In this post, we dive into how Geosocial is integrated into KW’s app and what this means for the residential real estate industry in general.
We’ve been analyzing the interests and personalities of neighborhoods for a while here at Spatial.ai. From the beginning, we’ve sought to uncover the true behaviors occurring in areas by categorizing billions of public geotagged posts from over 51 million social media users into 72 social segments. For example, a Geosocial analysis in 2017 revealed Northside to be the most underrated neighborhood in Cincinnati based on home affordability and social media activity. Today, we are excited to see this same data empowering KW clients and agents to answer the question, “What is this neighborhood like?”
So, what exactly does Geosocial data look like in the KW app? After selecting a particular listing, there is an option to ‘explore’ the neighborhood that property is in. This screen shows the top 12 ‘lifestyle trends’ and scores, represented by Spatial.ai’s Geosocial segments, alongside other info like commute times, nearby schools, and points of interest. Alternatively, you can view a selection of the top segments under “What Locals Say” on the listing itself.

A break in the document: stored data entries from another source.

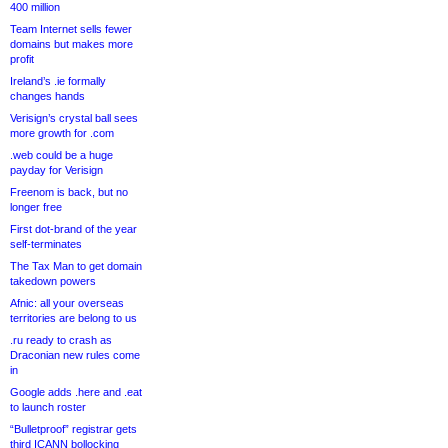
400 million
Team Internet sells fewer
domains but makes more
profit
Ireland’s .ie formally
changes hands
Verisign’s crystal ball sees
more growth for .com
.web could be a huge
payday for Verisign
Freenom is back, but no
longer free
First dot-brand of the year
self-terminates
The Tax Man to get domain
takedown powers
Afnic: all your overseas
territories are belong to us
.ru ready to crash as
Draconian new rules come
in
Google adds .here and .eat
to launch roster
“Bulletproof” registrar gets
third ICANN bollocking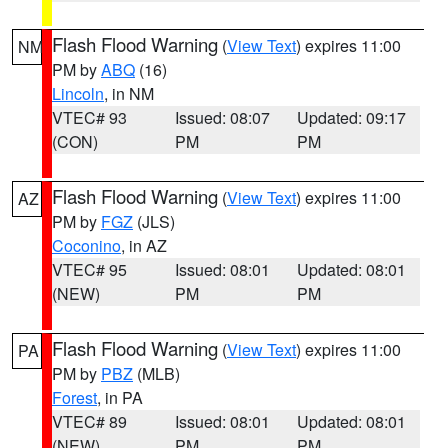
Flash Flood Warning
(
View Text
) expires 11:00
NM
PM by
ABQ
(16)
Lincoln
, in NM
VTEC# 93
Issued: 08:07
Updated: 09:17
(CON)
PM
PM
Flash Flood Warning
(
View Text
) expires 11:00
AZ
PM by
FGZ
(JLS)
Coconino
, in AZ
VTEC# 95
Issued: 08:01
Updated: 08:01
(NEW)
PM
PM
Flash Flood Warning
(
View Text
) expires 11:00
PA
PM by
PBZ
(MLB)
Forest
, in PA
VTEC# 89
Issued: 08:01
Updated: 08:01
(NEW)
PM
PM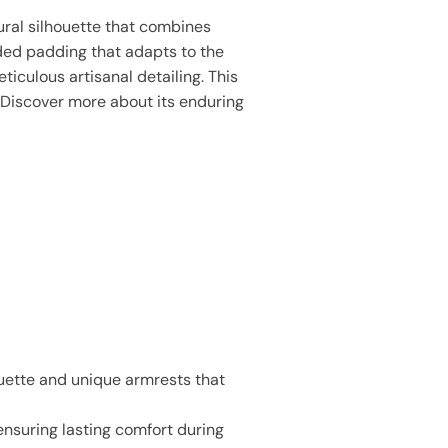
tural silhouette that combines
ded padding that adapts to the
iculous artisanal detailing. This
. Discover more about its enduring
ouette and unique armrests that
ensuring lasting comfort during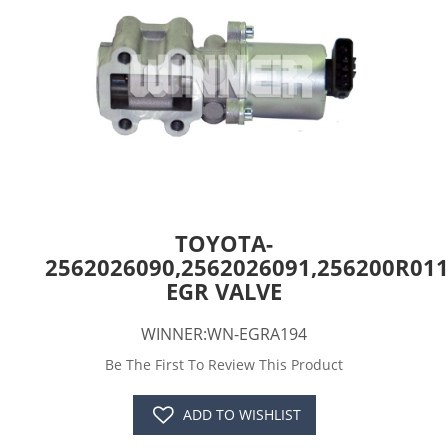
TOYOTA-
2562026090,2562026091,256200R011
EGR VALVE
WINNER:WN-EGRA194
Be The First To Review This Product
ADD TO WISHLIST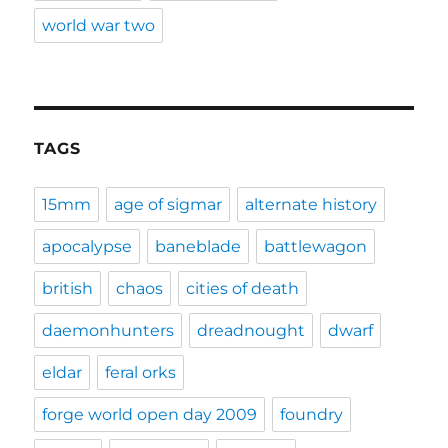
world war two
TAGS
15mm
age of sigmar
alternate history
apocalypse
baneblade
battlewagon
british
chaos
cities of death
daemonhunters
dreadnought
dwarf
eldar
feral orks
forge world open day 2009
foundry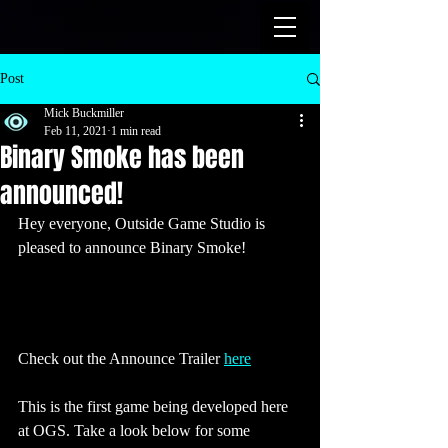
Post
Mick Buckmiller
Feb 11, 2021
1 min read
Binary Smoke has been
announced!
Hey everyone, Outside Game Studio is 
pleased to announce Binary Smoke! 
Check out the Announce Trailer 
here
This is the first game being developed here 
at OGS. Take a look below for some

Access to this level of real-time, local understanding of the personalities of neighborhoods is useful to both agents and clients. Specifically, agents can provide personalized neighborhood specific recommendations based on clients’ preferences or previously viewed listings. Clients, similarly, can quickly understand the vibe of neighborhoods from those who know the area best - the locals. What normally would have taken hours, if not days, of research can now be accomplished in minutes.
Only a few years ago, the notion that we could quantify the personalities of neighborhoods to this degree of accuracy would have been questionable, if not unthinkable. But with the ever-growing source of public social media data available to us, and the power of machine learning, this notion is now a reality. And not a badly timed reality either, since it has become clear across industries, including the residential real estate industry, that customers desire and expect more personalized experiences. Homebuyers don’t just want to know about the types of schools and restaurants in an area, they want to find places that match their interests and personalities...
And now they can.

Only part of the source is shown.